Work order » An exact copy of each record is required.

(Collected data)
################

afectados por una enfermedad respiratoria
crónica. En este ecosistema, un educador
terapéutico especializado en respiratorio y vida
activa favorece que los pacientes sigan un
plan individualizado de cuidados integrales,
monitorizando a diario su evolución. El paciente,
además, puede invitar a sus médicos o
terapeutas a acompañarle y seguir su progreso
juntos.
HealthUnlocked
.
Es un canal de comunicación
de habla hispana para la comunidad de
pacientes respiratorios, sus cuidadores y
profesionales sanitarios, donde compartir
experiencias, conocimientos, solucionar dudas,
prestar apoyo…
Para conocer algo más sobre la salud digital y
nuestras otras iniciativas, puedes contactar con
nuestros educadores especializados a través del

################

Output of the task »
afectados por una enfermedad respiratoria
crónica. En este ecosistema, un educador
terapéutico especializado en respiratorio y vida
activa favorece que los pacientes sigan un
plan individualizado de cuidados integrales,
monitorizando a diario su evolución. El paciente,
además, puede invitar a sus médicos o
terapeutas a acompañarle y seguir su progreso
juntos.
HealthUnlocked
.
Es un canal de comunicación
de habla hispana para la comunidad de
pacientes respiratorios, sus cuidadores y
profesionales sanitarios, donde compartir
experiencias, conocimientos, solucionar dudas,
prestar apoyo…
Para conocer algo más sobre la salud digital y
nuestras otras iniciativas, puedes contactar con
nuestros educadores especializados a través del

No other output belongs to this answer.